◆ Work instructions: Apart from the pictures, every line below is to be set down exactly.

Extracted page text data
——————

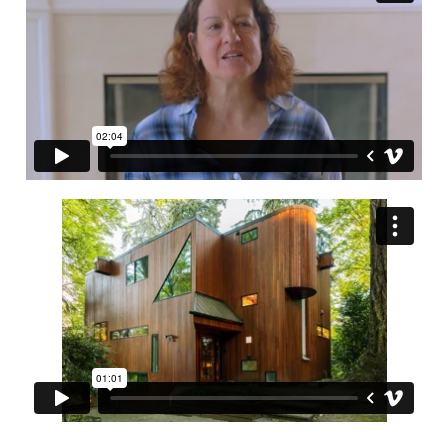
is key to having a successful experience.
Contact us.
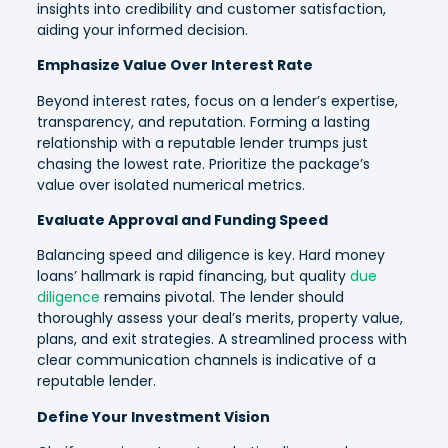
insights into credibility and customer satisfaction,
aiding your informed decision.
Emphasize Value Over Interest Rate
Beyond interest rates, focus on a lender’s expertise,
transparency, and reputation. Forming a lasting
relationship with a reputable lender trumps just
chasing the lowest rate. Prioritize the package’s
value over isolated numerical metrics.
Evaluate Approval and Funding Speed
Balancing speed and diligence is key. Hard money
loans’ hallmark is rapid financing, but quality
due
diligence
remains pivotal. The lender should
thoroughly assess your deal’s merits, property value,
plans, and exit strategies. A streamlined process with
clear communication channels is indicative of a
reputable lender.
Define Your Investment Vision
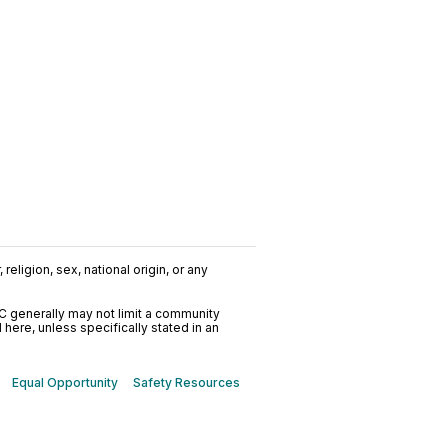
religion, sex, national origin, or any
C generally may not limit a community
ere, unless specifically stated in an
Equal Opportunity
Safety Resources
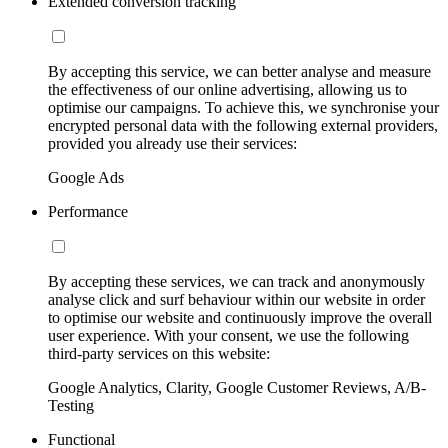
Extended conversion tracking
By accepting this service, we can better analyse and measure
the effectiveness of our online advertising, allowing us to
optimise our campaigns. To achieve this, we synchronise your
encrypted personal data with the following external providers,
provided you already use their services:
Google Ads
Performance
By accepting these services, we can track and anonymously
analyse click and surf behaviour within our website in order
to optimise our website and continuously improve the overall
user experience. With your consent, we use the following
third-party services on this website:
Google Analytics, Clarity, Google Customer Reviews, A/B-
Testing
Functional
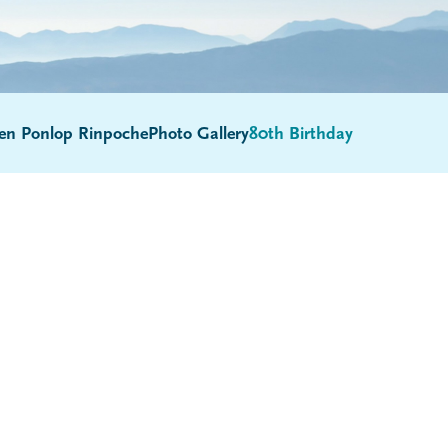
en Ponlop Rinpoche
Photo Gallery
80th Birthday
Submenu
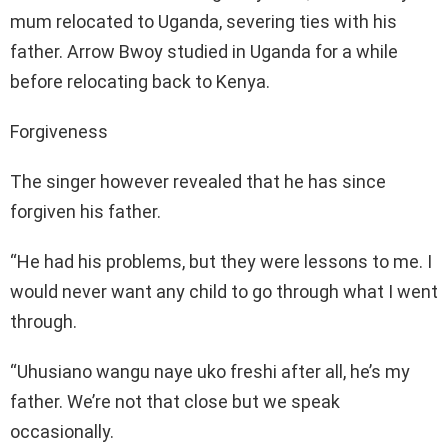
mum relocated to Uganda, severing ties with his
father. Arrow Bwoy studied in Uganda for a while
before relocating back to Kenya.
Forgiveness
The singer however revealed that he has since
forgiven his father.
“He had his problems, but they were lessons to me. I
would never want any child to go through what I went
through.
“Uhusiano wangu naye uko freshi after all, he’s my
father. We’re not that close but we speak
occasionally.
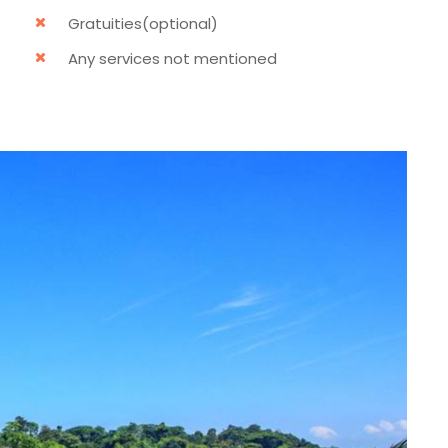
Gratuities(optional)
Any services not mentioned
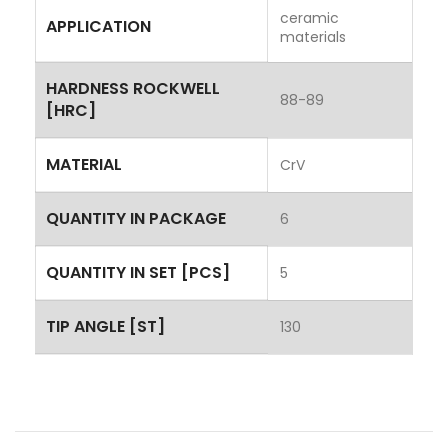
ceramic
APPLICATION
materials
HARDNESS ROCKWELL
88-89
[HRC]
MATERIAL
CrV
QUANTITY IN PACKAGE
6
QUANTITY IN SET [PCS]
5
TIP ANGLE [ST]
130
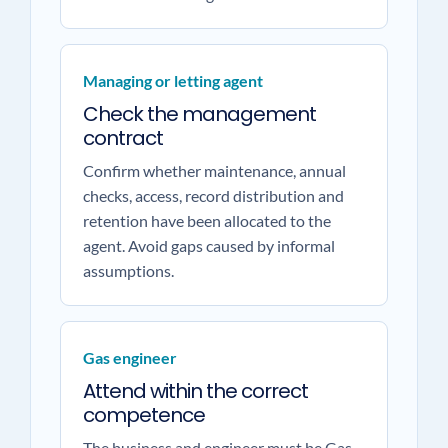
Managing or letting agent
Check the management
contract
Confirm whether maintenance, annual
checks, access, record distribution and
retention have been allocated to the
agent. Avoid gaps caused by informal
assumptions.
Gas engineer
Attend within the correct
competence
The business and engineer must be Gas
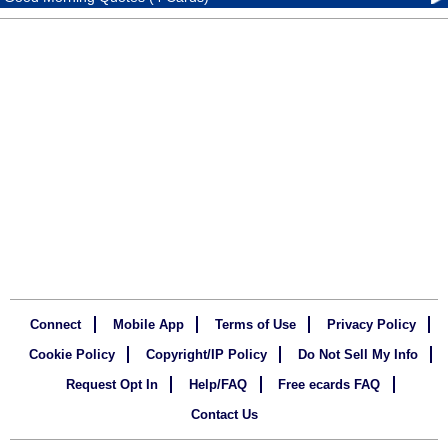
Connect
Mobile App
Terms of Use
Privacy Policy
Cookie Policy
Copyright/IP Policy
Do Not Sell My Info
Request Opt In
Help/FAQ
Free ecards FAQ
Contact Us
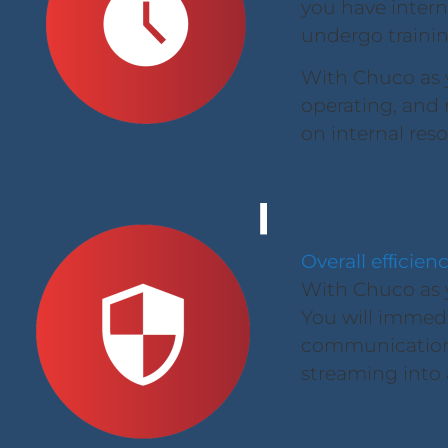
you have intern
undergo traini
With Chuco as 
operating, and r
on internal res
Overall efﬁcien
With Chuco as y
You will immedi
communication, 
streaming into a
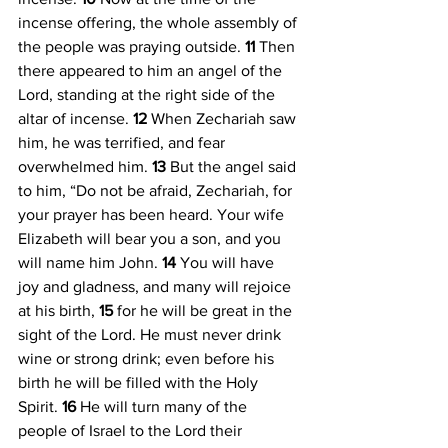
incense offering, the whole assembly of 
the people was praying outside. 
11 
Then 
there appeared to him an angel of the 
Lord, standing at the right side of the 
altar of incense. 
12 
When Zechariah saw 
him, he was terrified, and fear 
overwhelmed him. 
13 
But the angel said 
to him, “Do not be afraid, Zechariah, for 
your prayer has been heard. Your wife 
Elizabeth will bear you a son, and you 
will name him John. 
14 
You will have 
joy and gladness, and many will rejoice 
at his birth, 
15 
for he will be great in the 
sight of the Lord. He must never drink 
wine or strong drink; even before his 
birth he will be filled with the Holy 
Spirit. 
16 
He will turn many of the 
people of Israel to the Lord their 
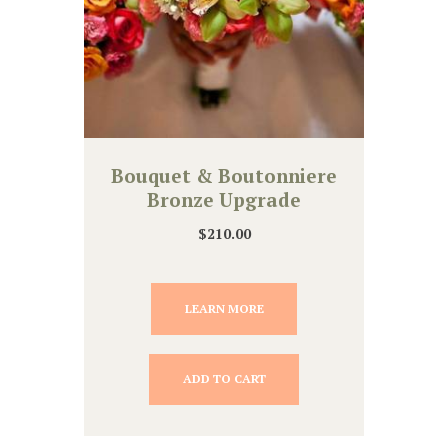
Bouquet & Boutonniere
Bronze Upgrade
$
210.00
LEARN MORE
ADD TO CART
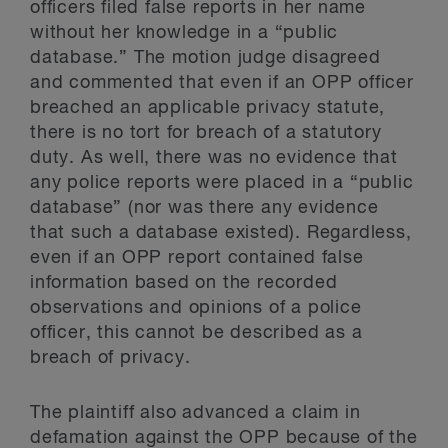
officers filed false reports in her name
without her knowledge in a “public
database.” The motion judge disagreed
and commented that even if an OPP officer
breached an applicable privacy statute,
there is no tort for breach of a statutory
duty. As well, there was no evidence that
any police reports were placed in a “public
database” (nor was there any evidence
that such a database existed). Regardless,
even if an OPP report contained false
information based on the recorded
observations and opinions of a police
officer, this cannot be described as a
breach of privacy.
The plaintiff also advanced a claim in
defamation against the OPP because of the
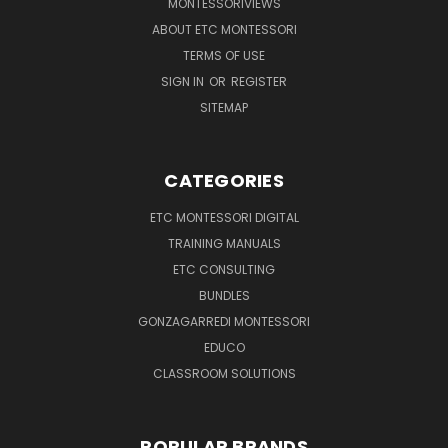
MONTESSORIVIEWS
ABOUT ETC MONTESSORI
TERMS OF USE
SIGN IN
OR
REGISTER
SITEMAP
CATEGORIES
ETC MONTESSORI DIGITAL
TRAINING MANUALS
ETC CONSULTING
BUNDLES
GONZAGARREDI MONTESSORI
EDUCO
CLASSROOM SOLUTIONS
POPULAR BRANDS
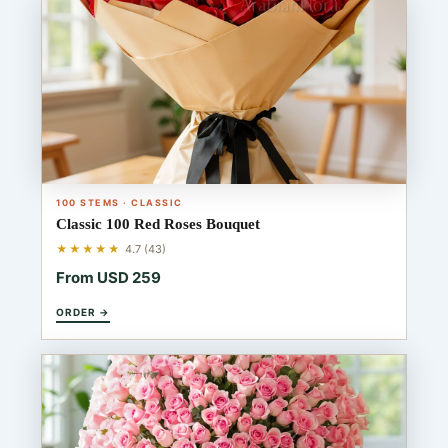
100 STEMS · CLASSIC
Classic 100 Red Roses Bouquet
★★★★★
4.7 (43)
From USD 259
ORDER →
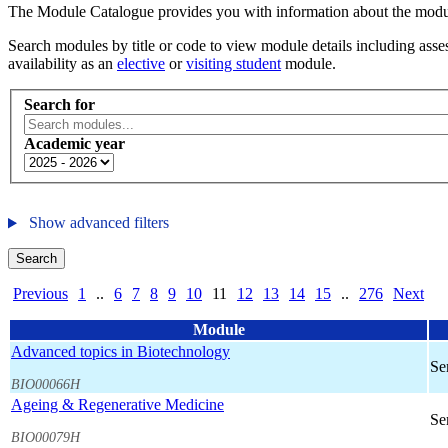
The Module Catalogue provides you with information about the module
Search modules by title or code to view module details including asses
availability as an
elective
or
visiting student
module.
Search for
Academic year
Show advanced filters
Search
Previous
1
..
6
7
8
9
10
11
12
13
14
15
..
276
Next
Module
Advanced topics in Biotechnology
Se
BIO00066H
Ageing & Regenerative Medicine
Se
BIO00079H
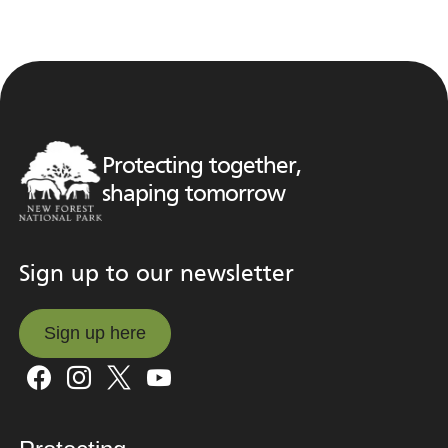
Protecting together,
shaping tomorrow
Sign up to our newsletter
Sign up here
Sign up here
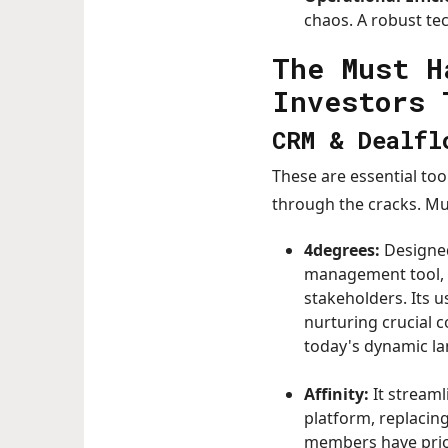
chaos. A robust te
The Must H
Investors 
CRM & Dealfl
These are essential too
through the cracks. M
4degrees:
Designed
management tool, e
stakeholders. Its u
nurturing crucial 
today's dynamic l
Affinity:
It stream
platform, replacin
members have prior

——————

◆ Answer box:
is key to having a successful experience.
Contact us.
insights into credibility and customer satisfaction,
aiding your informed decision.
Emphasize Value Over Interest Rate
Beyond interest rates, focus on a lender’s expertise,
transparency, and reputation. Forming a lasting
relationship with a reputable lender trumps just
chasing the lowest rate. Prioritize the package’s
value over isolated numerical metrics.
Evaluate Approval and Funding Speed
Balancing speed and diligence is key. Hard money
loans’ hallmark is rapid financing, but quality
due
diligence
remains pivotal. The lender should
thoroughly assess your deal’s merits, property value,
plans, and exit strategies. A streamlined process with
clear communication channels is indicative of a
reputable lender.
Define Your Investment Vision
religion, sex, national origin, or any
C generally may not limit a community
ere, unless specifically stated in an
Equal Opportunity
Safety Resources
Extended conversion tracking
By accepting this service, we can better analyse and measure
the effectiveness of our online advertising, allowing us to
optimise our campaigns. To achieve this, we synchronise your
encrypted personal data with the following external providers,
provided you already use their services:
Google Ads
Performance
By accepting these services, we can track and anonymously
analyse click and surf behaviour within our website in order
to optimise our website and continuously improve the overall
user experience. With your consent, we use the following
third-party services on this website:
Google Analytics, Clarity, Google Customer Reviews, A/B-
Testing
Functional
en Ponlop Rinpoche
Photo Gallery
80th Birthday
Submenu
mum relocated to Uganda, severing ties with his
father. Arrow Bwoy studied in Uganda for a while
before relocating back to Kenya.
Forgiveness
The singer however revealed that he has since
forgiven his father.
“He had his problems, but they were lessons to me. I
would never want any child to go through what I went
through.
“Uhusiano wangu naye uko freshi after all, he’s my
father. We’re not that close but we speak
occasionally.
Gratuities(optional)
Any services not mentioned
ceramic
APPLICATION
materials
HARDNESS ROCKWELL
88-89
[HRC]
MATERIAL
CrV
QUANTITY IN PACKAGE
6
QUANTITY IN SET [PCS]
5
TIP ANGLE [ST]
130
Managing or letting agent
Check the management
contract
Confirm whether maintenance, annual
checks, access, record distribution and
retention have been allocated to the
agent. Avoid gaps caused by informal
assumptions.
Gas engineer
Attend within the correct
competence
The business and engineer must be Gas
Connect
Mobile App
Terms of Use
Privacy Policy
Cookie Policy
Copyright/IP Policy
Do Not Sell My Info
Request Opt In
Help/FAQ
Free ecards FAQ
Contact Us
you have intern
undergo traini
With Chuco as 
operating, and r
on internal res
Overall efﬁcien
With Chuco as y
You will immedi
communication, 
streaming into a
incense offering, the whole assembly of 
the people was praying outside. 
11 
Then 
there appeared to him an angel of the 
Lord, standing at the right side of the 
altar of incense. 
12 
When Zechariah saw 
him, he was terrified, and fear 
overwhelmed him. 
13 
But the angel said 
to him, “Do not be afraid, Zechariah, for 
your prayer has been heard. Your wife 
Elizabeth will bear you a son, and you 
will name him John. 
14 
You will have 
joy and gladness, and many will rejoice 
at his birth, 
15 
for he will be great in the 
sight of the Lord. He must never drink 
wine or strong drink; even before his 
birth he will be filled with the Holy 
Spirit. 
16 
He will turn many of the 
people of Israel to the Lord their 
Bouquet & Boutonniere
Bronze Upgrade
$
210.00
LEARN MORE
ADD TO CART
officers filed false reports in her name
without her knowledge in a “public
database.” The motion judge disagreed
and commented that even if an OPP officer
breached an applicable privacy statute,
there is no tort for breach of a statutory
duty. As well, there was no evidence that
any police reports were placed in a “public
database” (nor was there any evidence
that such a database existed). Regardless,
even if an OPP report contained false
information based on the recorded
observations and opinions of a police
officer, this cannot be described as a
breach of privacy.
The plaintiff also advanced a claim in
defamation against the OPP because of the
MONTESSORIVIEWS
ABOUT ETC MONTESSORI
TERMS OF USE
SIGN IN
OR
REGISTER
SITEMAP
CATEGORIES
ETC MONTESSORI DIGITAL
TRAINING MANUALS
ETC CONSULTING
BUNDLES
GONZAGARREDI MONTESSORI
EDUCO
CLASSROOM SOLUTIONS
POPULAR BRANDS
100 STEMS · CLASSIC
Classic 100 Red Roses Bouquet
★★★★★
4.7 (43)
From USD 259
ORDER →
The Module Catalogue provides you with information about the module
Search modules by title or code to view module details including asses
availability as an
elective
or
visiting student
module.
Search for
Academic year
Show advanced filters
Search
Previous
1
..
6
7
8
9
10
11
12
13
14
15
..
276
Next
Module
Advanced topics in Biotechnology
Se
BIO00066H
Ageing & Regenerative Medicine
Se
BIO00079H
Protecting together,
shaping tomorrow
Sign up to our newsletter
Sign up here
Sign up here
chaos. A robust te
The Must H
Investors 
CRM & Dealfl
These are essential too
through the cracks. M
4degrees:
Designed
management tool, e
stakeholders. Its u
nurturing crucial 
today's dynamic l
Affinity:
It stream
platform, replacin
members have prior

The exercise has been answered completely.